Price is rarely the only differentiator for someone who cares about results when it comes to services. You can craft a persuasive pitch by drilling down into the qualifications of your team. In this scenario, the feature is what your team members can do. My colleague Rachel’s years of working in science education makes her an expert at digesting complex technical ideas and suggesting how to relate them in terms that are accessible to all readers. In ten minutes, Rachel can read a jargon-filled draft of an email, figure out what actually needs to be said and how to explain it, and move the bottom line up front.

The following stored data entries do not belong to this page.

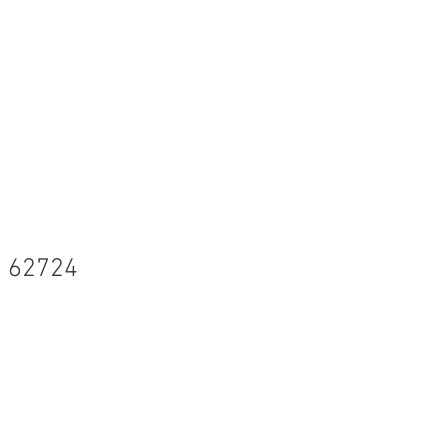
ontacte
 62724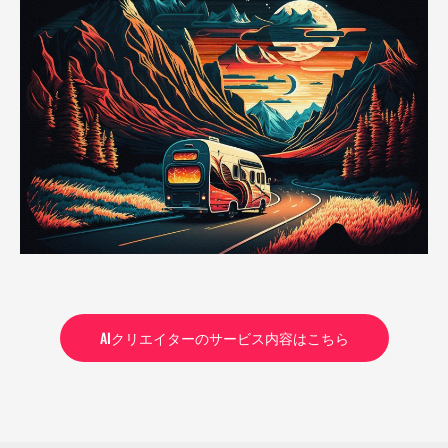
AIクリエイターのサービス内容はこちら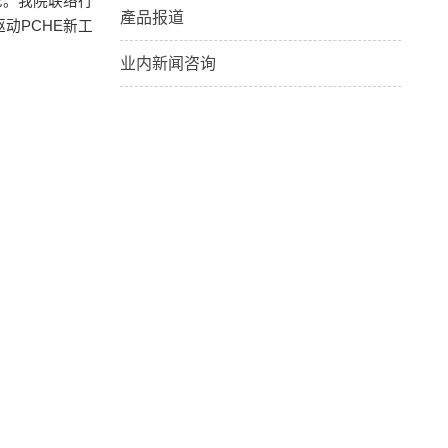
论。我院联络行
產品报道
动PCHE新工
业内新闻咨询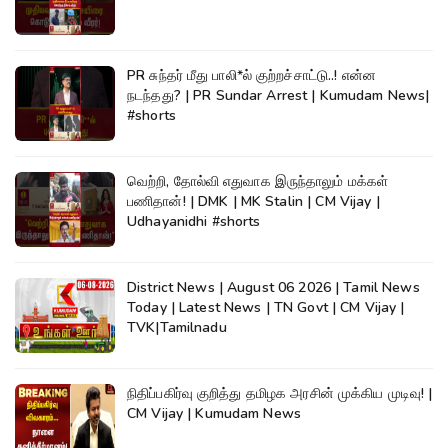
PR சுந்தர் மீது பாலி*ல் குற்றச்சாட்டு..! என்ன
நடந்தது? | PR Sundar Arrest | Kumudam News|
#shorts
வெற்றி, தோல்வி எதுவாக இருந்தாலும் மக்கள்
பணிதான்! | DMK | MK Stalin | CM Vijay |
Udhayanidhi #shorts
District News | August 06 2026 | Tamil News
Today | Latest News | TN Govt | CM Vijay |
TVK|Tamilnadu
நிதிப்பகிர்வு குறித்து தமிழக அரசின் முக்கிய முடிவு! |
CM Vijay | Kumudam News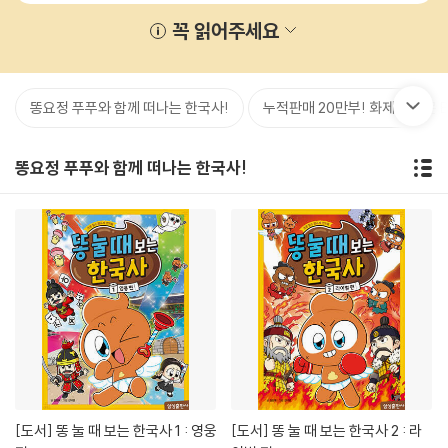
꼭 읽어주세요
똥요정 푸푸와 함께 떠나는 한국사!
누적판매 20만부! 화제의 신문 B
똥요정 푸푸와 함께 떠나는 한국사!
[도서]
똥 눌 때 보는 한국사 1 : 영웅
[도서]
똥 눌 때 보는 한국사 2 : 라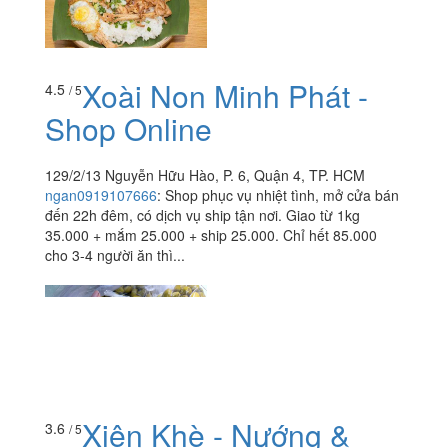
Xoài Non Minh Phát -
4.5
/ 5
Shop Online
129/2/13 Nguyễn Hữu Hào, P. 6, Quận 4, TP. HCM
ngan0919107666
:
Shop phục vụ nhiệt tình, mở cửa bán
đến 22h đêm, có dịch vụ ship tận nơi. Giao từ 1kg
35.000 + mắm 25.000 + ship 25.000. Chỉ hết 85.000
cho 3-4 người ăn thì...
Xiên Khè - Nướng &
3.6
/ 5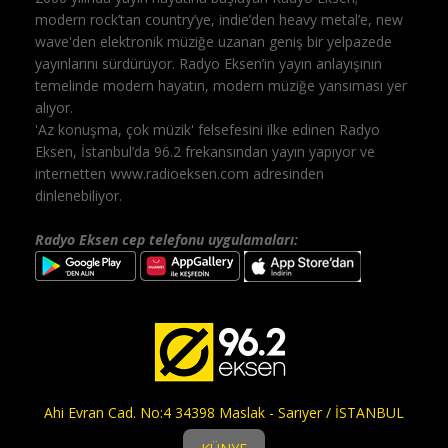
modern rock’tan country’ye, indie’den heavy metal’e, new
wave'den elektronik müziğe uzanan geniş bir yelpazede
yayınlarını sürdürüyor. Radyo Eksen’in yayın anlayışının
temelinde modern hayatın, modern müziğe yansıması yer
alıyor.
'Az konuşma, çok müzik' felsefesini ilke edinen Radyo
Eksen, İstanbul’da 96.2 frekansından yayın yapıyor ve
internetten www.radioeksen.com adresinden
dinlenebiliyor.
Radyo Eksen cep telefonu uygulamaları:
Ahi Evran Cad. No:4 34398 Maslak - Sarıyer / İSTANBUL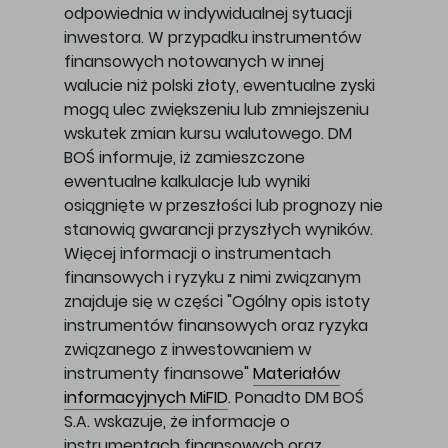
odpowiednia w indywidualnej sytuacji
inwestora. W przypadku instrumentów
finansowych notowanych w innej
walucie niż polski złoty, ewentualne zyski
mogą ulec zwiększeniu lub zmniejszeniu
wskutek zmian kursu walutowego. DM
BOŚ informuje, iż zamieszczone
ewentualne kalkulacje lub wyniki
osiągnięte w przeszłości lub prognozy nie
stanowią gwarancji przyszłych wyników.
Więcej informacji o instrumentach
finansowych i ryzyku z nimi związanym
znajduje się w części "Ogólny opis istoty
instrumentów finansowych oraz ryzyka
związanego z inwestowaniem w
instrumenty finansowe"
Materiałów
informacyjnych MiFID
. Ponadto DM BOŚ
S.A. wskazuje, że informacje o
instrumentach finansowych oraz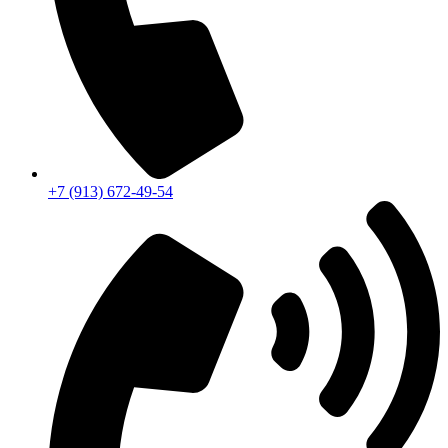
+7 (913) 672-49-54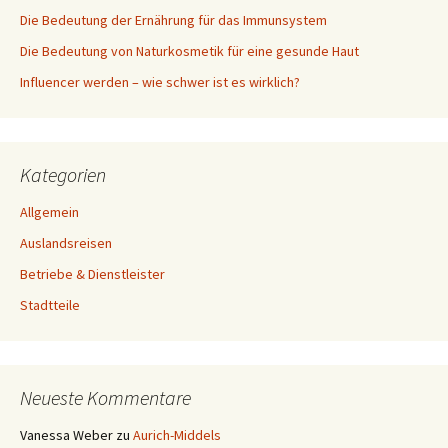
Die Bedeutung der Ernährung für das Immunsystem
Die Bedeutung von Naturkosmetik für eine gesunde Haut
Influencer werden – wie schwer ist es wirklich?
Kategorien
Allgemein
Auslandsreisen
Betriebe & Dienstleister
Stadtteile
Neueste Kommentare
Vanessa Weber
zu
Aurich-Middels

The benefit of Rachel’s feedback is what the email’s author can now do: send a clear, compelling message. Which is terrific, except life isn’t an email Olympics and there are no medals for “clear and compelling.” So let’s map to value: the email’s recipient is engaged, and agrees to a meeting that results in a major sale. (Emails edited by Rachel get results.) The challenge of mapping F-B-V for services is to cite your team’s certifications and years of experience, yes, but do so quickly. Move on to what matters, which is the impact of what they help clients accomplish.
Okay, so about my taxes. September is the time of year when I’m thanking my lucky stars for Nick. Who’s Nick? He’s my accountant. Taxes are due in April. Shouldn’t you be thanking your lucky stars around, oh, March? No, because—as I do in most years—I asked for (and Nick filed for) an extension to October. April is always a tough time for me to handle major deadlines because it is also National Poetry Month, which means that it is a time full of travel for readings.
Nick isn’t a “magic” accountant. He doesn’t make our tax bill disappear. He charges a fair price; he’s not the cheapest deal in town. He’s also smart, quick to respond to emails, meticulous, knowledgeable about the latest tax law, and good-natured. He doesn’t begrudge my shoebox stuffed with 1099s from varying institutions and literary journals or the weird Schedule C expenses associated with a life built around creative writing and teaching.
Although many friends use TurboTax, I find the inflexibility of blank fields stressful. What I want is the feature of someone willing to read my plain-speak description of expenses and figure out what’s “home” and what’s “office.” While other accountants might also hold a master’s in taxation degree, they don’t have institutional knowledge of how our household of two artists cobbles together an annual income. That feature is unique to Nick.
When someone asks about finding an accountant and I recommend Nick, however, I don’t mention the features. I don’t even talk about the benefit of having someone who anticipates (and pre-emptively preps) paperwork to file for an extension, and who writes out instructions to make sure I know how to properly submit payments to both the federal and D.C. governments. Instead, I go straight to value: My husband and I don’t fight over interpreting what’s deductible and what’s not. I never worry about whether our taxes being prepared accurately and filed professionally. Nick is my hero.
Ask yourself: do you understand how to go straight to value and get someone’s attention on behalf of your company?
Think about the move you’d use to go to the mat, to borrow a wrestling term, and procure a win. Your product or service has superpowers, of course, so you don’t need wrestling moves. But on occasion, even the brightest capes get tattered by the competition. You’ll never regret being able to quickly relate how the thingamajig you make or “that thing you do,” your service, makes your clients’ lives better.